Boland, 45, is tall, slender and dead serious. He doesn't like to talk about the more likely possibility, that MCA and the Curry Co. will win the new contract in Yosemite in 1993. But he confesses to having another fantasy about just that prospect. In this fantasy, Boland, a tennis teacher who lives in a trailer in Mariposa, imagines that environmentalists become guerrillas, hide in the cliffs that surround Yosemite Valley and sneak down each night to attack Curry Co. holdings.
Boland is one of three activists leading the charge against MCA. A veteran of the 1970s master plan wars, he brings historical perspective to the campaign and a sizable collection of documents about MCA's record in Yosemite. He considers the Curry Co. under MCA "the enemy," and in 1974 formed an informal group called Friends of Yosemite as a platform for speaking out about the park.
Another longtime park-watcher, Dean Malley, joined the fight against MCA after the Morehead report was released. Perpetually reddened by the sun, with blond hair brushed to the side, Malley is an intense, 40-year-old, self-employed computer salesman in Sonora. He grew up in La Jolla and spent his summers in Yosemite camping, rock scrambling and riding his inflatable mattress down the Merced. Long active in his local Sierra Club, he responded to the examination report by establishing Coalition 94, a loosely knit group with preservation as its goal.
MCA's most formidable opposition, however, came from Patricia Schifferle, a savvy, well-organized and well-placed activist. Schifferle, 39, was the top California representative of the Wilderness Society, a Harvard University-educated public administrator and former consultant to the state Assembly Transportation Committee. She is athletic-looking and enthusiastic, moving quickly and purposefully, the cane she acquired with a recent back injury failing to slow her momentum.
When she saw the examination report, she immediately demanded a full-blown environmental review and the opportunity for extensive public participation. The Curry Co. responded just as quickly. It sent 93,000 mailers to former park guests, asking them to oppose any reduction in accommodations and to support the replacement of some tent cabins with motel units. Schifferle was incensed. "If nothing were done," she said, "the examination report could have sealed the fate for Yosemite."
Although Schifferle, Boland and Malley are hard-pressed to admit it, there is no proof that MCA had triggered Morehead's report despite its advantages for the company. Still, the corporation became the target of the preservationists' wrath. They began to call for a new concession, one that would be willing to scale back accommodations and raze more buildings.
It was principally Schifferle who matched action with the idea of a revolt to unseat MCA. Working with a San Francisco attorney who sat on the board of a Yosemite educational group, Schifferle and the Wilderness Society began to assemble a nonprofit board of directors to compete with MCA for the Yosemite contract. This board would include environmentalists, former Park Service employees and businessmen with experience in concession management. Boland and Malley saw the advantages of a united front and joined forces with Schifferle.
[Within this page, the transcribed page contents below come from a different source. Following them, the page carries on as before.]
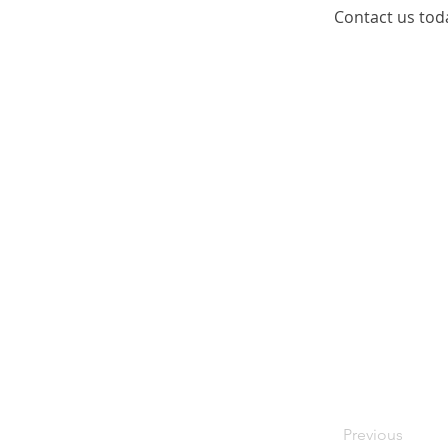
Contact us tod
Previous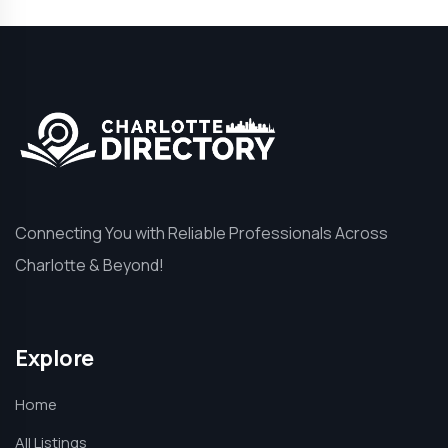
Connecting You with Reliable Professionals Across
Charlotte & Beyond!
Explore
Home
All Listings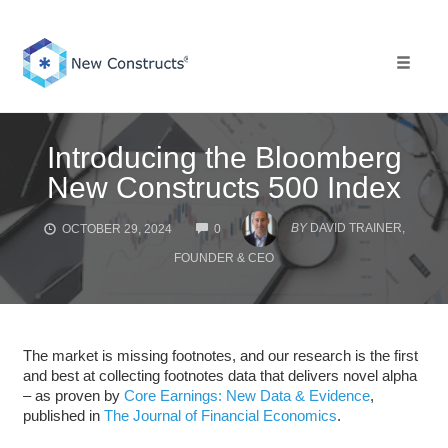
Skip
to
content
Toggle 
Introducing the Bloomberg
New Constructs 500 Index
COMMENTS
BY
DAVID TRAINER,
OCTOBER 29, 2024
0
FOUNDER & CEO
The market is missing footnotes, and our research is the first
and best at collecting footnotes data that delivers novel alpha
– as proven by
Core Earnings: New Data & Evidence
,
published in
The Journal of Financial Economics
.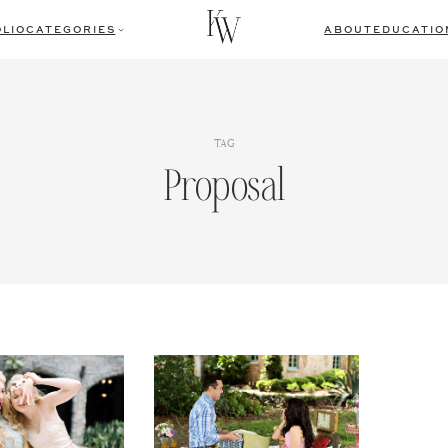
LIO
CATEGORIES
ABOUT
EDUCATIO
TAG
Proposal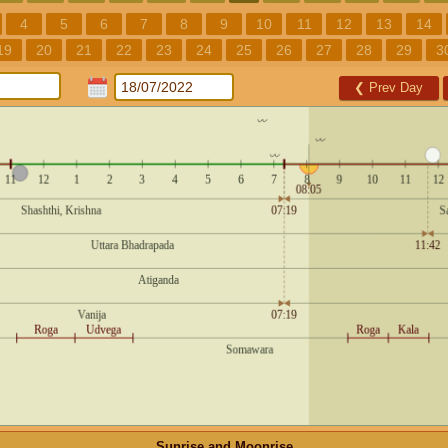
4
5
6
7
8
9
10
11
12
13
14
19
20
21
22
23
24
25
26
27
28
29
3
❮
Prev Day
Sunrise and Moonrise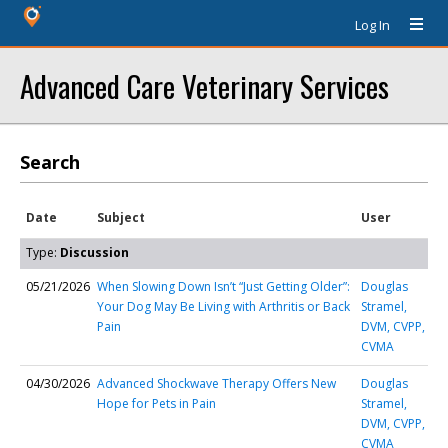
Log In
Advanced Care Veterinary Services
Search
Date
Subject
User
Type:
Discussion
05/21/2026
When Slowing Down Isn’t “Just Getting Older”:
Douglas
Your Dog May Be Living with Arthritis or Back
Stramel,
Pain
DVM, CVPP,
CVMA
04/30/2026
Advanced Shockwave Therapy Offers New
Douglas
Hope for Pets in Pain
Stramel,
DVM, CVPP,
CVMA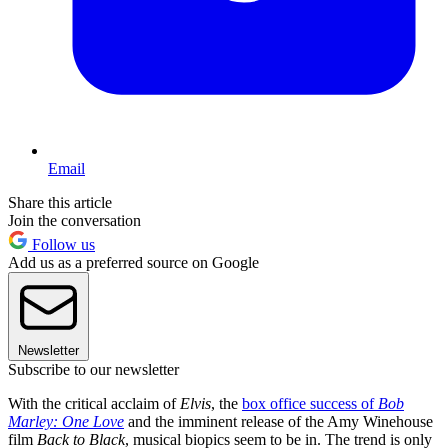
Email
Share this article
Join the conversation
Follow us
Add us as a preferred source on Google
Newsletter
Subscribe to our newsletter
With the critical acclaim of
Elvis
, the
box office success of
Bob
Marley: One Love
and the imminent release of the Amy Winehouse
film
Back to Black
, musical biopics seem to be in. The trend is only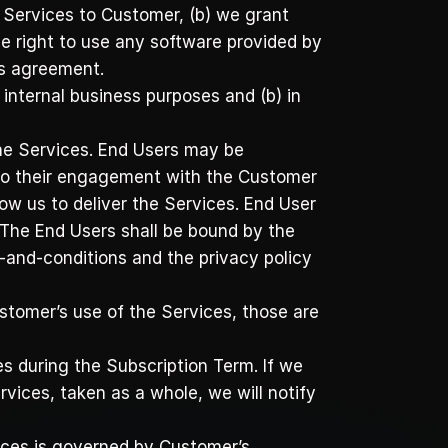
 Services to Customer, (b) we grant 
e right to use any software provided by 
is agreement.
internal business purposes and (b) in 
he Services. End Users may be 
 to their engagement with the Customer 
ow us to deliver the Services. End User 
The End Users shall be bound by the 
and-conditions and the privacy policy 
stomer’s use of the Services, those are 
 during the Subscription Term. If we 
vices, taken as a whole, we will notify 
vices is governed by Customer’s 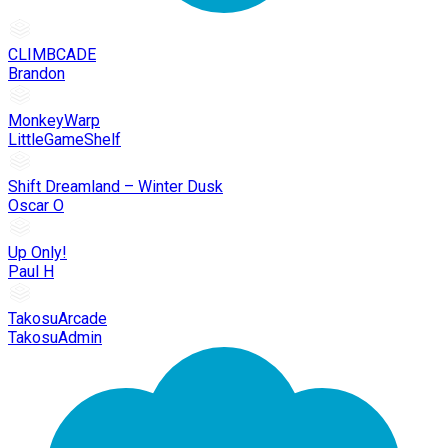
CLIMBCADE
Brandon
MonkeyWarp
LittleGameShelf
Shift Dreamland – Winter Dusk
Oscar O
Up Only!
Paul H
TakosuArcade
TakosuAdmin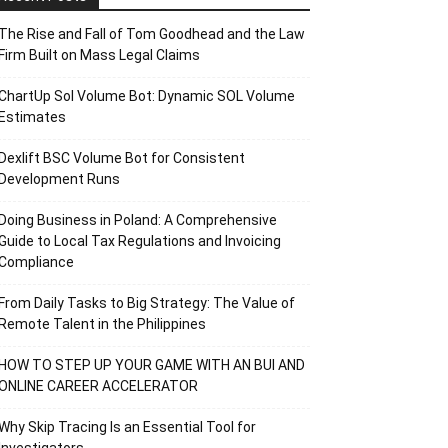
The Rise and Fall of Tom Goodhead and the Law
Firm Built on Mass Legal Claims
ChartUp Sol Volume Bot: Dynamic SOL Volume
Estimates
Dexlift BSC Volume Bot for Consistent
Development Runs
Doing Business in Poland: A Comprehensive
Guide to Local Tax Regulations and Invoicing
Compliance
From Daily Tasks to Big Strategy: The Value of
Remote Talent in the Philippines
HOW TO STEP UP YOUR GAME WITH AN BUI AND
ONLINE CAREER ACCELERATOR
Why Skip Tracing Is an Essential Tool for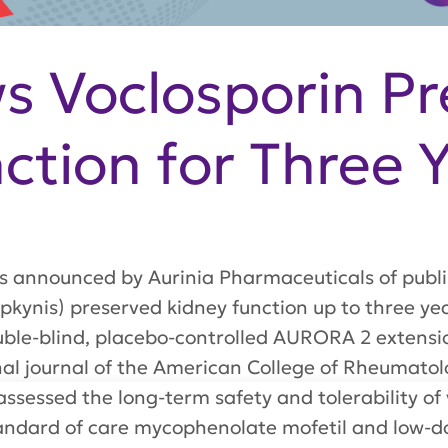
 Voclosporin Pr
ction for Three 
s announced by Aurinia Pharmaceuticals of publi
upkynis) preserved kidney function up to three y
ouble-blind, placebo-controlled AURORA 2 extensi
onal journal of the American College of Rheumato
sessed the long-term safety and tolerability of
andard of care mycophenolate mofetil and low-dos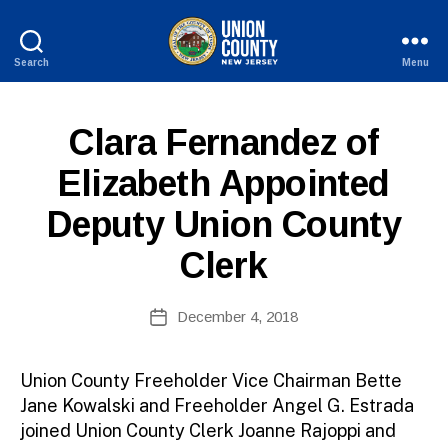
Search
Menu
County
of
Union,
P
Categories
Clara Fernandez of
New
U
B
Jersey
B
Elizabeth Appointed
y
L
W
I
Deputy Union County
C
e
I
b
N
Clerk
Si
F
O
te
A
Post
December 4, 2018
Post
d
author
date
m
ini
Union County Freeholder Vice Chairman Bette
st
Jane Kowalski and Freeholder Angel G. Estrada
ra
joined Union County Clerk Joanne Rajoppi and
to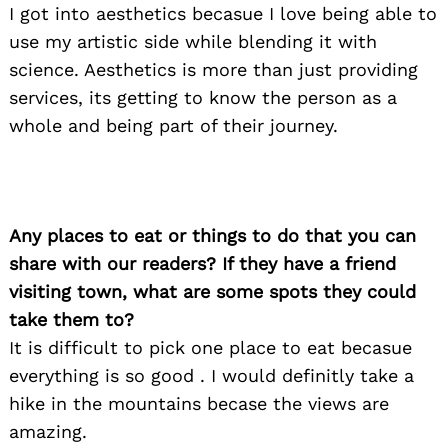
I got into aesthetics becasue I love being able to
use my artistic side while blending it with
science. Aesthetics is more than just providing
Search
for:
services, its getting to know the person as a
whole and being part of their journey.
Any places to eat or things to do that you can
share with our readers? If they have a friend
visiting town, what are some spots they could
take them to?
It is difficult to pick one place to eat becasue
everything is so good . I would definitly take a
hike in the mountains becase the views are
amazing.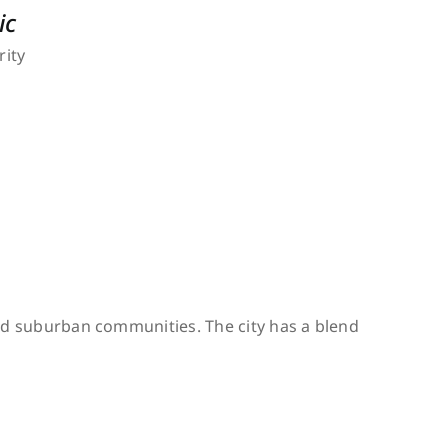
ic
rity
 and suburban communities. The city has a blend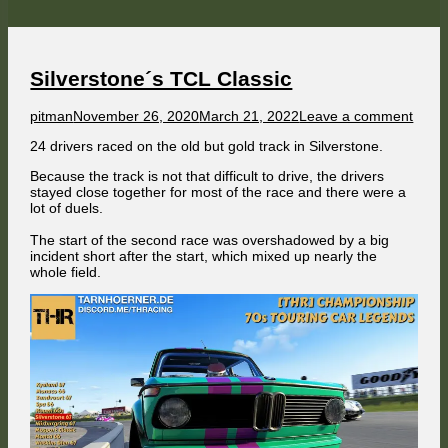
weekend
Silverstone´s TCL Classic
Author
Published
on
pitman
November 26, 2020
March 21, 2022
Leave a comment
on
Silve
24 drivers raced on the old but gold track in Silverstone.
´s
TCL
Because the track is not that difficult to drive, the drivers
Class
stayed close together for most of the race and there were a
lot of duels.
The start of the second race was overshadowed by a big
incident short after the start, which mixed up nearly the
whole field.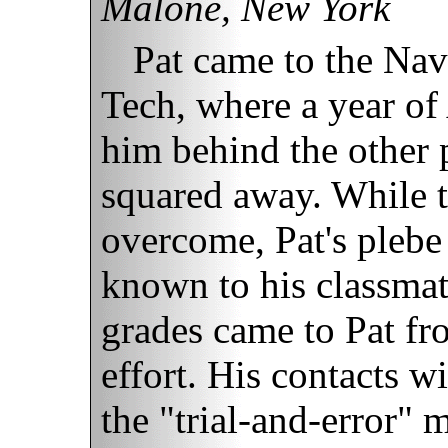
Malone, New York
Pat came to the Na
Tech, where a year o
him behind the other p
squared away. While t
overcome, Pat's plebe
known to his classmat
grades came to Pat fr
effort. His contacts w
the "trial-and-error" 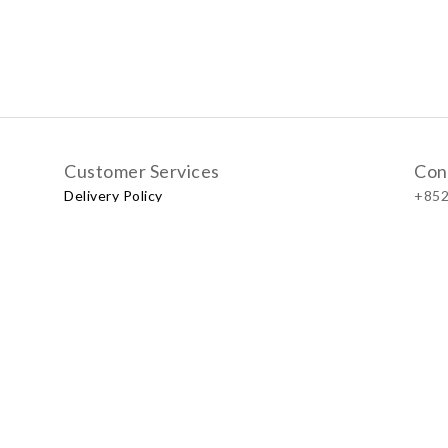
Customer Services
Con
Delivery Policy
+852
Exchange Policy
Our
No.57
Shop
LUXU
Baby & Kid Lifestyle Store | 2021 © Little LUXUS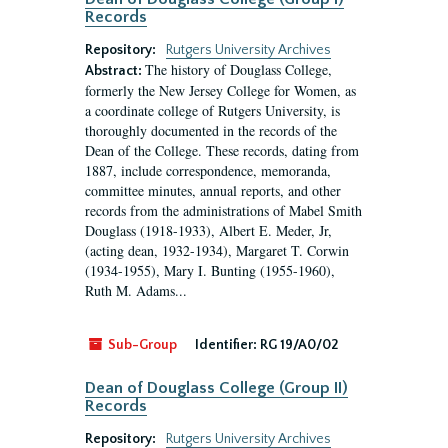
Records
Repository:
Rutgers University Archives
The history of Douglass College,
Abstract:
formerly the New Jersey College for Women, as
a coordinate college of Rutgers University, is
thoroughly documented in the records of the
Dean of the College. These records, dating from
1887, include correspondence, memoranda,
committee minutes, annual reports, and other
records from the administrations of Mabel Smith
Douglass (1918-1933), Albert E. Meder, Jr,
(acting dean, 1932-1934), Margaret T. Corwin
(1934-1955), Mary I. Bunting (1955-1960),
Ruth M. Adams...
Sub-Group
Identifier:
RG 19/A0/02
Dean of Douglass College (Group II)
Records
Repository:
Rutgers University Archives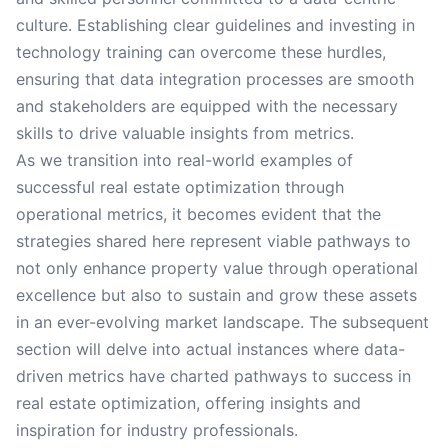
culture. Establishing clear guidelines and investing in
technology training can overcome these hurdles,
ensuring that data integration processes are smooth
and stakeholders are equipped with the necessary
skills to drive valuable insights from metrics.
As we transition into real-world examples of
successful real estate optimization through
operational metrics, it becomes evident that the
strategies shared here represent viable pathways to
not only enhance property value through operational
excellence but also to sustain and grow these assets
in an ever-evolving market landscape. The subsequent
section will delve into actual instances where data-
driven metrics have charted pathways to success in
real estate optimization, offering insights and
inspiration for industry professionals.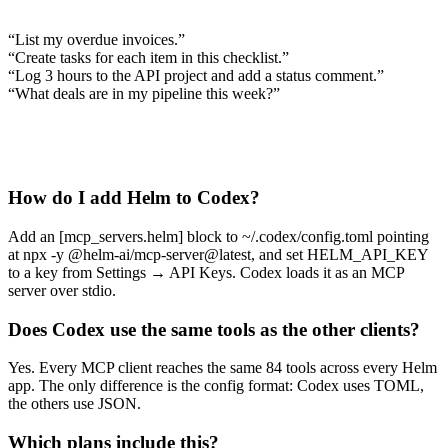
“
List my overdue invoices.
”
“
Create tasks for each item in this checklist.
”
“
Log 3 hours to the API project and add a status comment.
”
“
What deals are in my pipeline this week?
”
How do I add Helm to Codex?
Add an [mcp_servers.helm] block to ~/.codex/config.toml pointing
at npx -y @helm-ai/mcp-server@latest, and set HELM_API_KEY
to a key from Settings → API Keys. Codex loads it as an MCP
server over stdio.
Does Codex use the same tools as the other clients?
Yes. Every MCP client reaches the same 84 tools across every Helm
app. The only difference is the config format: Codex uses TOML,
the others use JSON.
Which plans include this?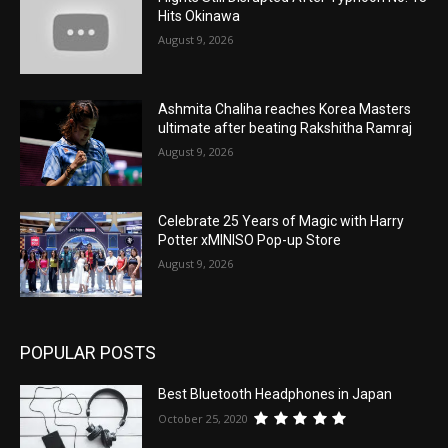
Hits Okinawa
August 9, 2026
Ashmita Chaliha reaches Korea Masters
ultimate after beating Rakshitha Ramraj
August 9, 2026
Celebrate 25 Years of Magic with Harry
Potter xMINISO Pop-up Store
August 9, 2026
POPULAR POSTS
Best Bluetooth Headphones in Japan
October 25, 2020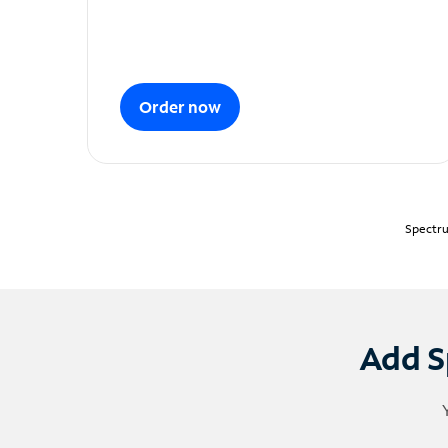
Order now
Spectru
Add S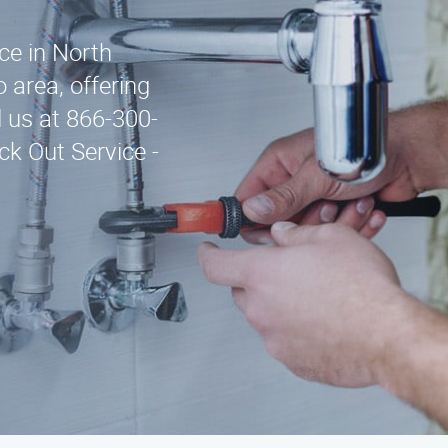
ice in North
 area, offering
l us at 866-300-
k Out Service -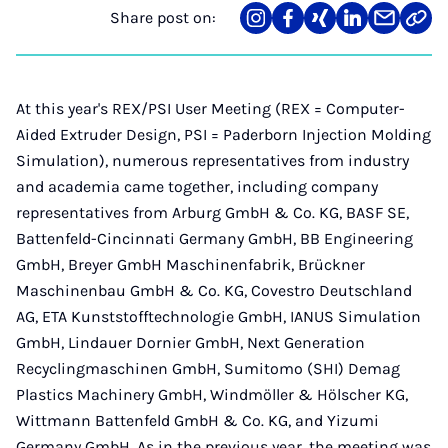
Share post on:
Share
Teilen
Teilen
Teilen
Teilen
Link
on
auf
auf
auf
über
kopi
Instagram
Facebook
Xing
LinkedIn
E-
Mail
At this year's REX/PSI User Meeting (REX = Computer-
Aided Extruder Design, PSI = Paderborn Injection Molding
Simulation), numerous representatives from industry
and academia came together, including company
representatives from Arburg GmbH & Co. KG, BASF SE,
Battenfeld-Cincinnati Germany GmbH, BB Engineering
GmbH, Breyer GmbH Maschinenfabrik, Brückner
Maschinenbau GmbH & Co. KG, Covestro Deutschland
AG, ETA Kunststofftechnologie GmbH, IANUS Simulation
GmbH, Lindauer Dornier GmbH, Next Generation
Recyclingmaschinen GmbH, Sumitomo (SHI) Demag
Plastics Machinery GmbH, Windmöller & Hölscher KG,
Wittmann Battenfeld GmbH & Co. KG, and Yizumi
Germany GmbH. As in the previous year, the meeting was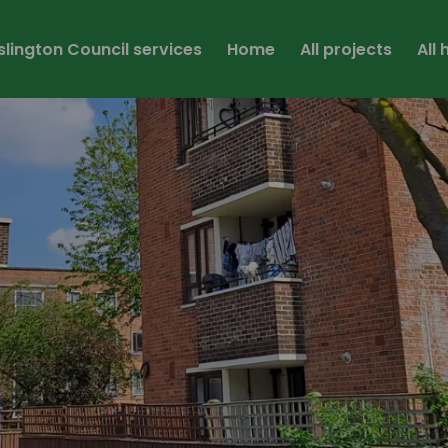
Islington Council services
Home
All projects
All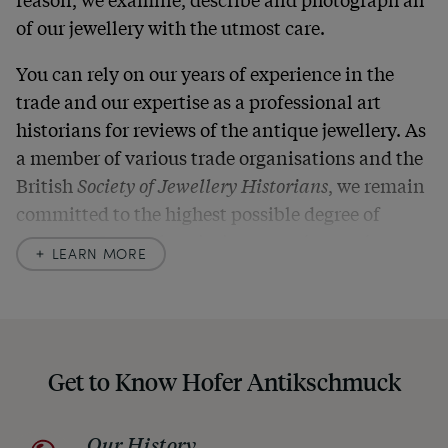
of our jewellery with the utmost care.
You can rely on our years of experience in the
trade and our expertise as a professional art
historians for reviews of the antique jewellery. As
a member of various trade organisations and the
British
Society of Jewellery Historians
, we remain
committed to the highest possible degree of
accuracy. In our descriptions, we always also
LEARN MORE
indicate any signs of age and defects and never
hide them in our photos – this saves you from any
unpleasant surprises when your package arrives.
Should you for some reason not be satisfied,
Get to Know Hofer Antikschmuck
please don’t hesitate to contact us so that we can
find a solution together. In any case, you can
Our History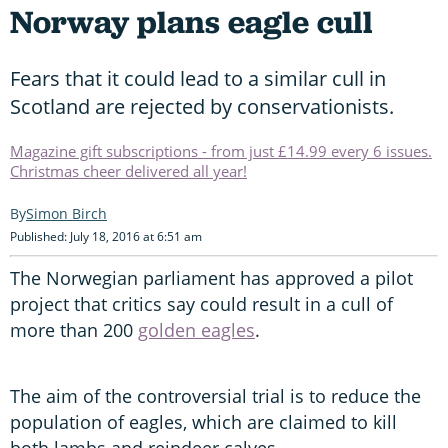
Norway plans eagle cull
Fears that it could lead to a similar cull in
Scotland are rejected by conservationists.
Magazine gift subscriptions - from just £14.99 every 6 issues.
Christmas cheer delivered all year!
Simon Birch
Published: July 18, 2016 at 6:51 am
The Norwegian parliament has approved a pilot
project that critics say could result in a cull of
more than 200
golden eagles
.
The aim of the controversial trial is to reduce the
population of eagles, which are claimed to kill
both lambs and reindeer calves.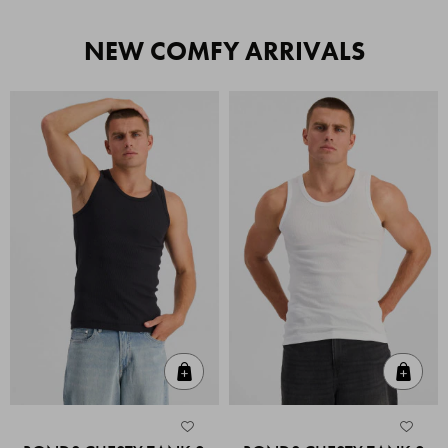
NEW COMFY ARRIVALS
Quick Add
Quic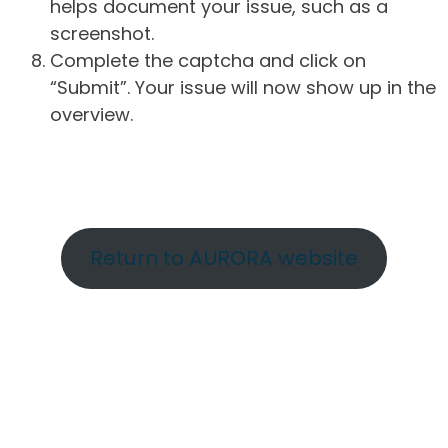
helps document your issue, such as a
screenshot.
Complete the captcha and click on
“Submit”. Your issue will now show up in the
overview.
Return to AURORA website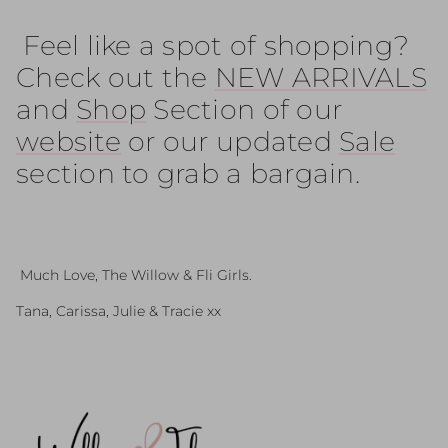
Feel like a spot of shopping?
Check out the
NEW ARRIVALS
and
Shop
Section of our
website
or our updated
Sale
section to grab a bargain.
Much Love, The Willow & Fli Girls.
Tana, Carissa, Julie & Tracie xx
If the Wilderness Society group was successful, it would enact the 1980 master plan. At the very least, the group, called the Yosemite Restoration Trust, would ensure conservationists a seat at the negotiating table where they could influence the terms of the new contract. "It is a serious effort," Schifferle said. "You can't do it without seriously wanting to take over the contract. But much of the purpose here has been to put some public light on what has been a rather cozy process between the Park Service and MCA."
She and other preservationists were encouraged when Michael Finley took over Yosemite in September, 1989. Tall and robust, with short, brown hair, Finley, 44, had just finished three years as a superintendent in the controversial and ecologically threatened Everglades park, where environmentalists held him, as they had Morehead, in high regard.
Finley played it cool at Yosemite. On the one hand, he made it clear to the activists that the examination report was neither his nor binding. He more or less ignored it. On the other hand, when the nonprofit Yosemite Assn. publicly condemned the report, Finley complained to its board of directors. As an educational organization subsidized by the Park Service, it had no business taking a political stand, Finley told the directors. The charter to operate in the park, he reminded them, could be revoked.